The Penn Glee Club performed while guests ate, and keynote speakers Penn professor Mary Summers, Senior Fellow at the Fox Leadership Program, and Lee Ann Draud, meal coordinator at UCHC, shared insights with guests before participants discussed their experiences in small groups. At the end of the event, guests were treated to Shake Shack frozen custard and raffle winners were announced.

Wharton sophomore Alaya Mazon and College senior Cheyenne Rogers, fundraiser chairs of APO, had been planning for the event for the past four months. “We’re hoping to make this an annual thing. We’re hoping to grow it more and maybe expand our partnerships with people and make it more of a community initiative,” Rogers said.

UCHC is a local organization whose goal is to alleviate the struggle to accessing food, health care and basic needs that many around the world face, as well as to confront the realities of homelessness and hunger in West Philadelphia.

Guests sat either at tables, on chairs or on the floor and were given a meal of pasta and salad, rice and beans or rice, respectively. Like in real life, guests could not control which circumstances they were born into, nor did they have very much mobility to change their positions. 21 percent of guests sat at the table, 28 percent sat on chairs and 51 percent, the majority of the population, sat on the floor, illustrating the ratio of those who struggle to put dinner on the table.

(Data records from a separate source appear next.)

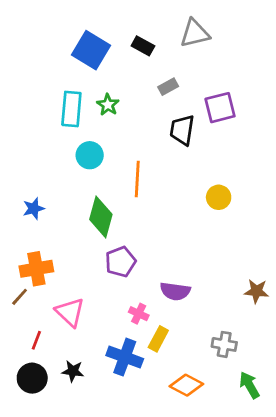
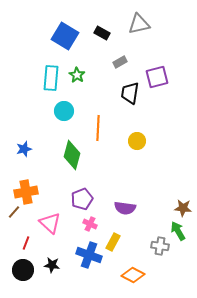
yellow circle: (219, 197) -> (137, 141), moved
purple pentagon: (120, 262) -> (82, 199), moved
pink cross: (139, 314) -> (90, 224), moved
green arrow: (249, 385) -> (178, 231), moved

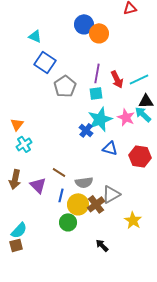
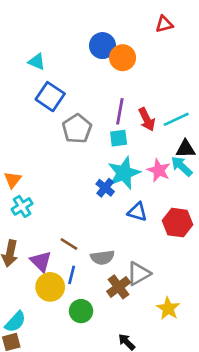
yellow circle: (78, 204) -> (50, 287), moved

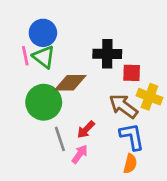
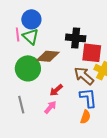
red square: (132, 73) -> (92, 53), size x1.5
gray line: (60, 139) -> (21, 105), moved

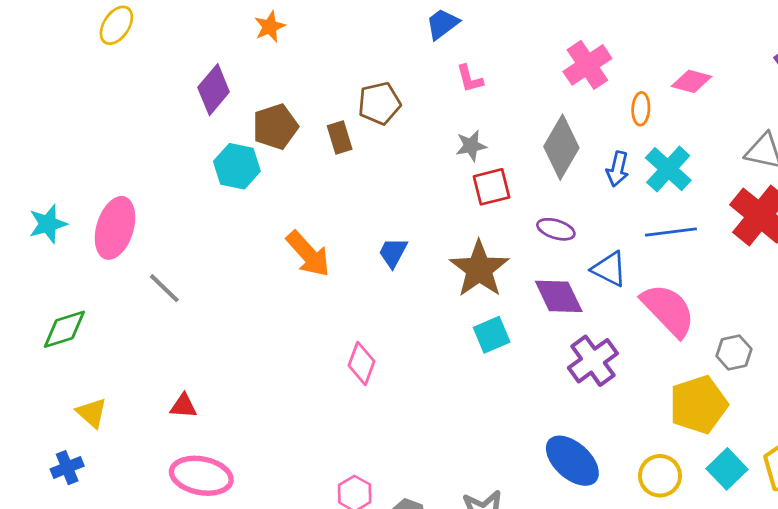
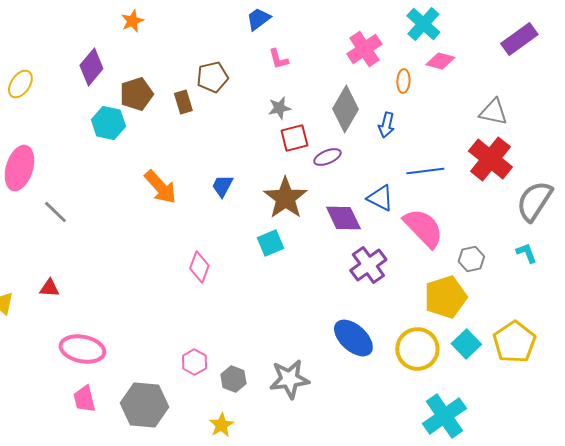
yellow ellipse: (116, 25) -> (20, 84), moved
cyan cross: (668, 169) -> (423, 24), moved
purple ellipse: (556, 229) -> (327, 157), moved, turned -40
cyan square: (492, 335) -> (270, 243), moved
red triangle: (183, 406) -> (49, 288), moved
yellow circle: (660, 476) -> (417, 349), size x1.4

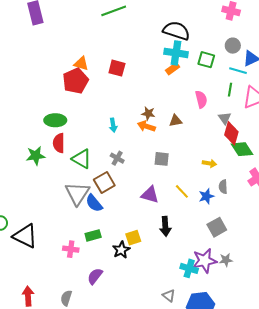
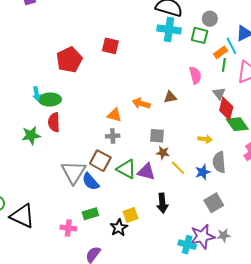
gray circle: (233, 46) -> (210, 19), moved
orange triangle: (81, 64) -> (114, 115), moved
orange rectangle: (173, 69) -> (220, 52), moved
cyan line: (238, 71) -> (231, 46), turned 48
brown star: (148, 113) -> (163, 153), moved
cyan arrow: (113, 125) -> (37, 94), moved
gray cross: (117, 158) -> (113, 136), turned -32
green triangle: (82, 159) -> (126, 169), moved
brown square: (104, 182) -> (100, 161), turned -30
gray semicircle: (223, 187) -> (219, 162), size x1.5

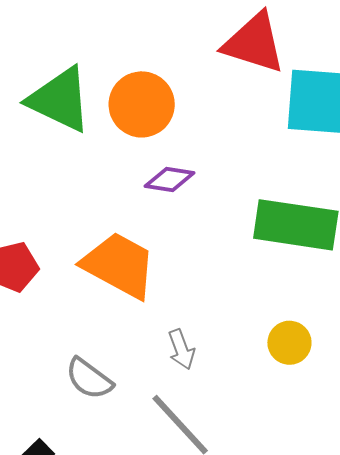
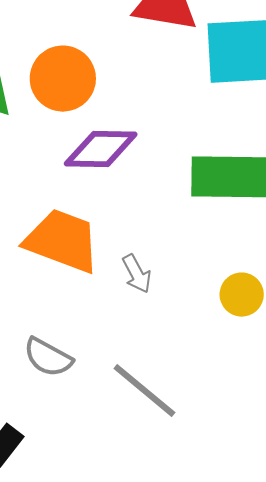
purple diamond: (170, 179) -> (101, 149), size x1.5
gray arrow: (181, 349) -> (137, 274), moved

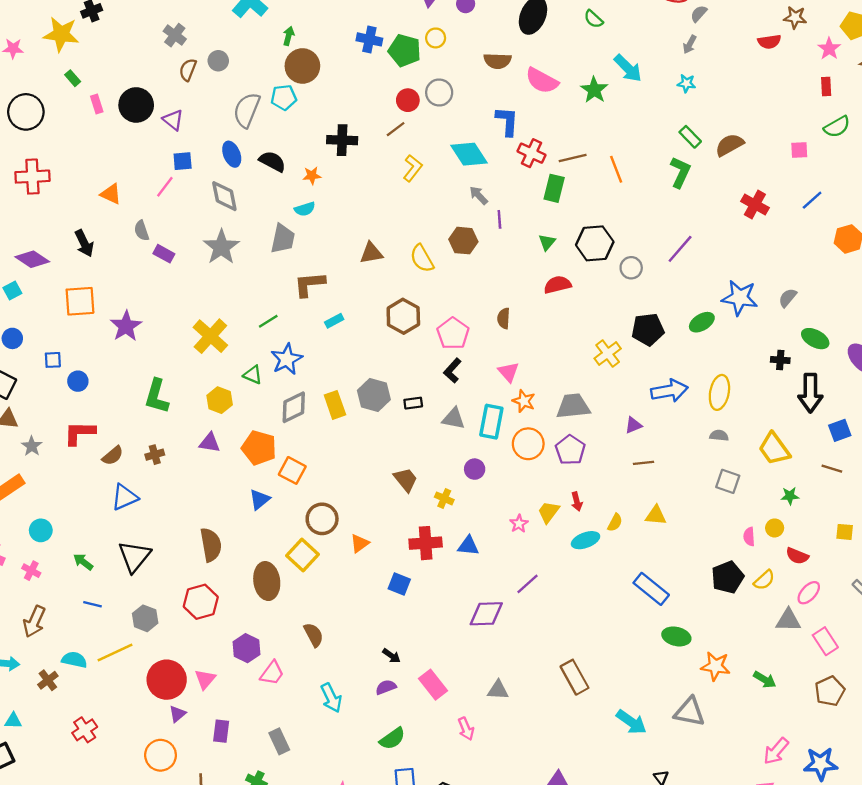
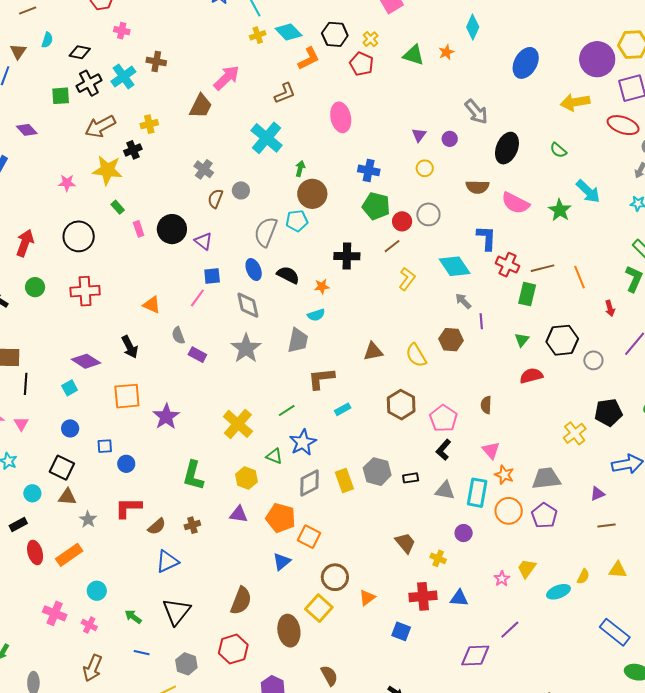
green pentagon: (405, 50) -> (376, 206), moved
red arrow: (577, 501) -> (610, 308), moved
brown semicircle: (211, 545) -> (241, 601), turned 32

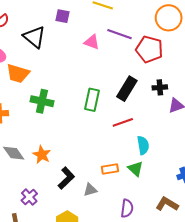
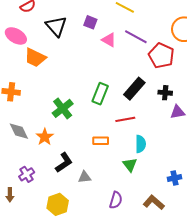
purple square: (63, 16) -> (90, 22), moved
green cross: (42, 101) -> (63, 108), moved, turned 30
orange rectangle: (110, 169) -> (101, 141), moved

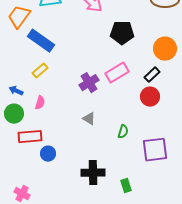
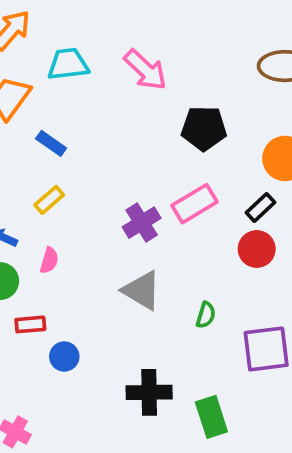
blue rectangle: (41, 41) -> (51, 143), size x0.6
gray triangle: (89, 119) -> (142, 290), size x1.6
red rectangle: (30, 137) -> (30, 324), size x0.7
green rectangle: (126, 186) -> (211, 417), size x1.5

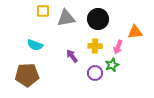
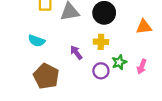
pink arrow: (118, 47) -> (142, 67), moved
brown pentagon: (27, 75) -> (46, 76), moved, turned 30

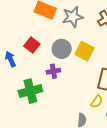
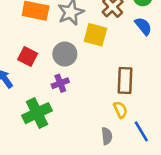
yellow square: (84, 51) -> (95, 35), moved
yellow semicircle: (97, 101) -> (120, 110), turned -48

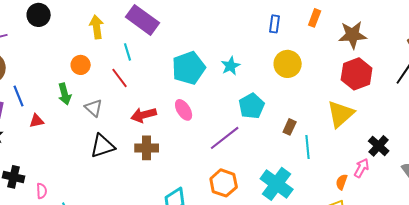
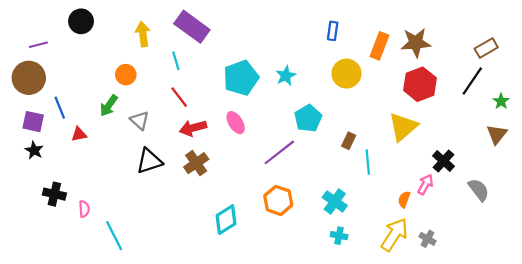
orange rectangle: (315, 18) -> (380, 46), moved, size x1.4
red line: (120, 78) -> (179, 97), moved
green arrow: (65, 94) -> (109, 106), turned 50
brown cross: (147, 148) -> (196, 163), turned -35
cyan cross: (277, 184) -> (335, 201), size x0.7

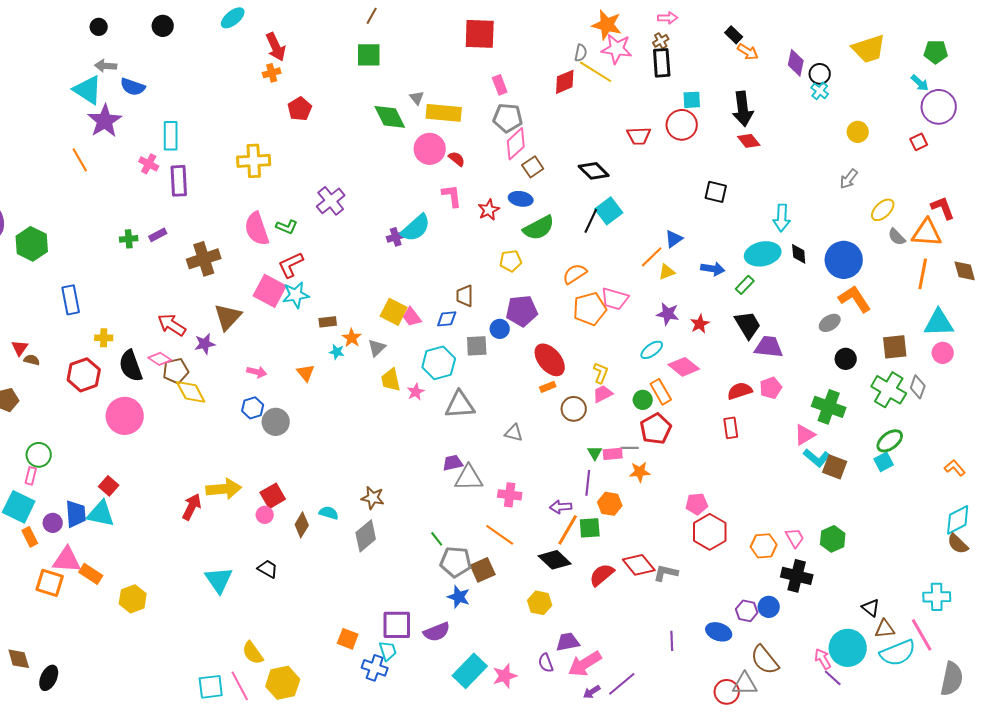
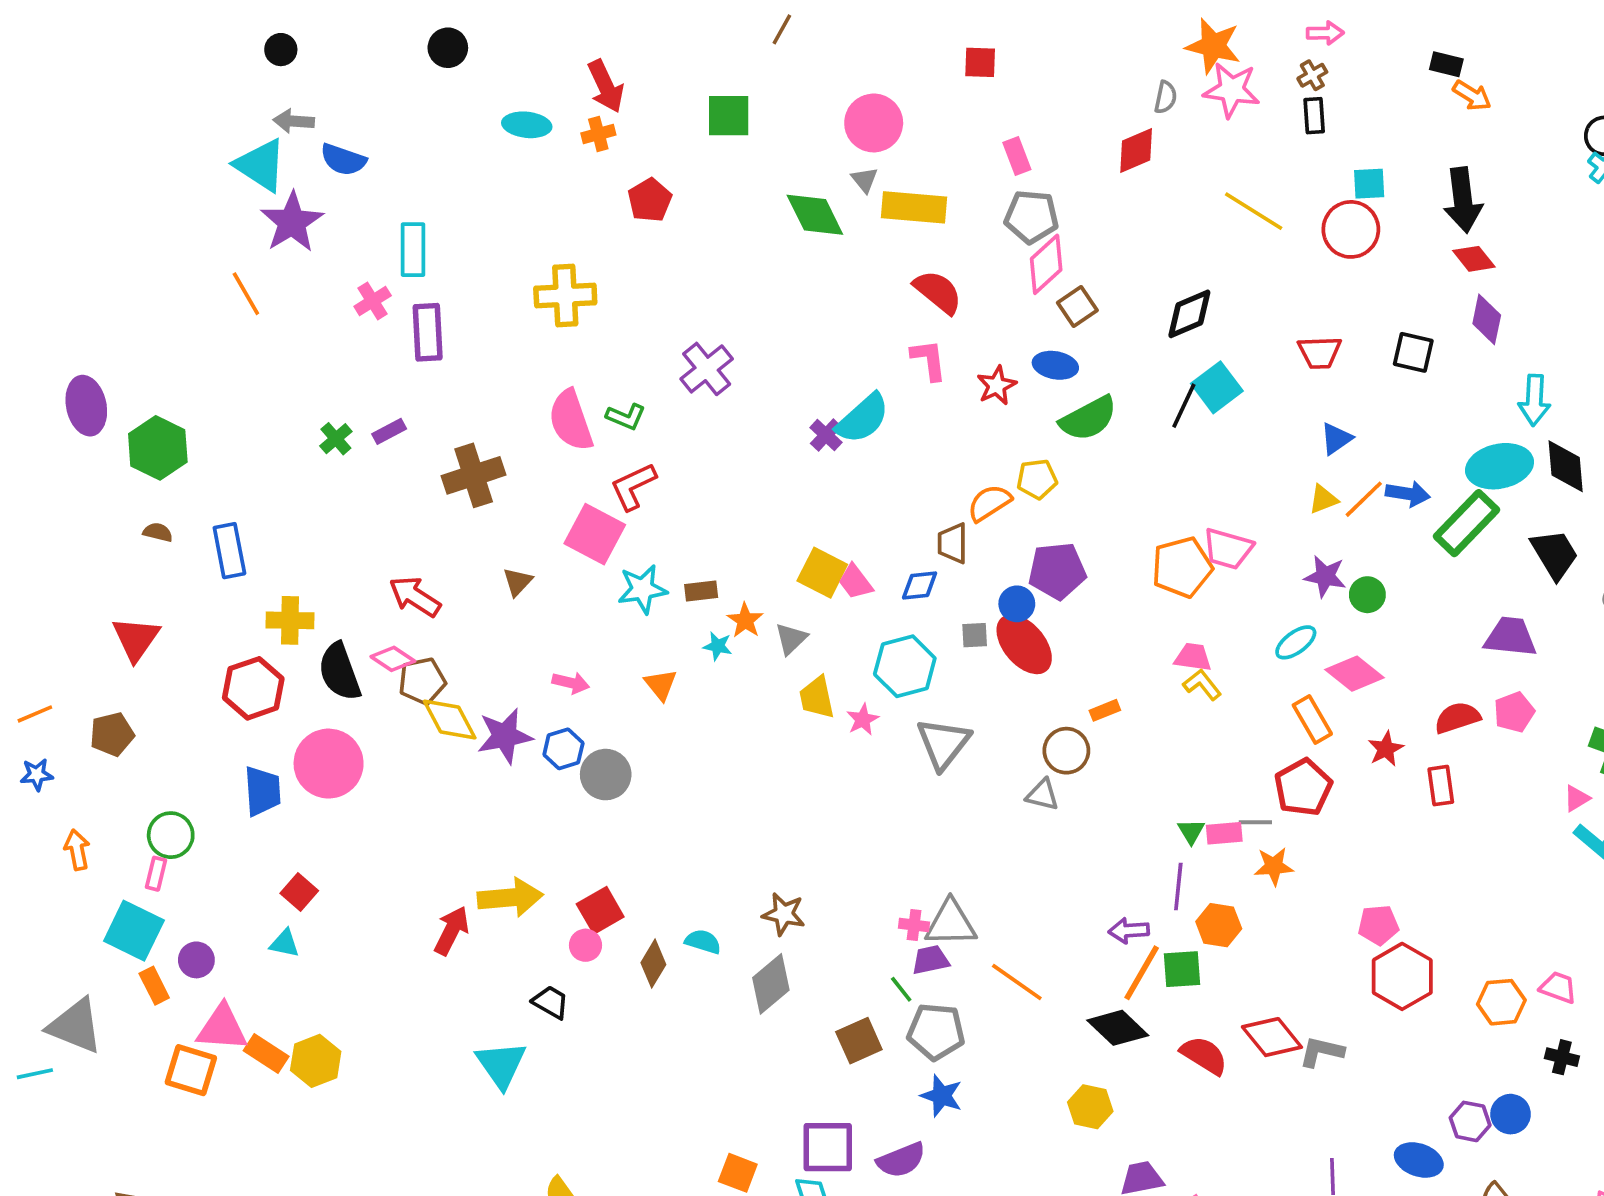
cyan ellipse: (233, 18) -> (527, 125), moved, turned 45
black circle: (163, 26) -> (448, 48), moved
red square: (480, 34) -> (980, 62), size x0.6
black rectangle: (734, 35) -> (1446, 64), turned -30
green square: (369, 55) -> (729, 116), moved
black rectangle: (662, 63) -> (1314, 116), size x0.7
purple diamond: (796, 63) -> (1487, 319), moved
yellow line: (596, 72) -> (1254, 211), moved
red trapezoid: (639, 136) -> (1320, 352), moved
pink circle: (430, 149) -> (874, 123), moved
red semicircle: (457, 159) -> (938, 292), size x1.6
pink cross: (149, 164) -> (373, 301), turned 30
black diamond: (594, 171) -> (1189, 314), turned -68
purple cross: (396, 237) -> (826, 435), turned -30
green cross: (129, 239) -> (336, 439), turned -36
black diamond: (799, 254) -> (1566, 466), size x1.4
orange line: (652, 257) -> (1364, 499), moved
orange semicircle: (575, 274) -> (989, 503), moved
green rectangle: (745, 285) -> (1466, 523), size x1.8
cyan star: (296, 295) -> (642, 589), moved
brown triangle: (228, 317) -> (518, 582), size x0.6
red star: (700, 324) -> (1386, 749), moved
black trapezoid: (748, 325) -> (1555, 554), moved
yellow cross: (104, 338) -> (290, 620), size x1.4
purple star: (205, 344) -> (505, 736), moved, size x1.4
gray square: (477, 346) -> (975, 635), size x0.7
red triangle: (20, 348) -> (136, 639), size x1.6
brown semicircle: (32, 360) -> (158, 532), moved
red ellipse: (550, 360) -> (1024, 644), moved
yellow L-shape: (601, 373) -> (1202, 685), turned -60
pink trapezoid: (603, 394) -> (1193, 657), moved, turned 35
green circle: (643, 400) -> (1367, 595), moved
gray triangle: (460, 405) -> (943, 743), turned -48
brown circle: (574, 409) -> (1066, 751), moved
pink triangle: (805, 435) -> (1577, 798), size x0.7
purple trapezoid: (453, 463) -> (931, 960), moved
gray triangle: (469, 478) -> (951, 923), moved
pink cross: (510, 495) -> (914, 925), moved, size x0.7
blue trapezoid: (76, 514) -> (262, 791), moved
cyan triangle: (101, 514) -> (284, 943), size x0.6
pink trapezoid: (795, 538) -> (1558, 987), turned -40
black trapezoid: (268, 569) -> (551, 1002), moved
brown square: (483, 570) -> (859, 1041), moved
red semicircle: (602, 575) -> (1204, 1055), turned 72
black cross: (797, 576) -> (1562, 1057), size x0.6
yellow hexagon: (133, 599) -> (316, 1061), moved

Emcees College senior Kathy Han and Wharton senior Tyler Sullivan shared powerful statistics about hunger with the audience, stating that there are currently about 450,000 people living in poverty in Philadelphia.

“The world can produce more than enough food to adequately feed people. Hunger is really about power. Its roots lie in inequality and access to resources, so, with that, you have effects such as illiteracy, poverty, war, the inability of families to grow or buy food,” Sullivan said.

“Human rights are fundamental and nonnegotiable,” he added.

Attendees said they felt the evening was a success. “I really liked [the event],” College sophomore Emily Marucci said. “I think it’s a very efficient fundraiser ... It’s great that we’re able to learn about these issues.”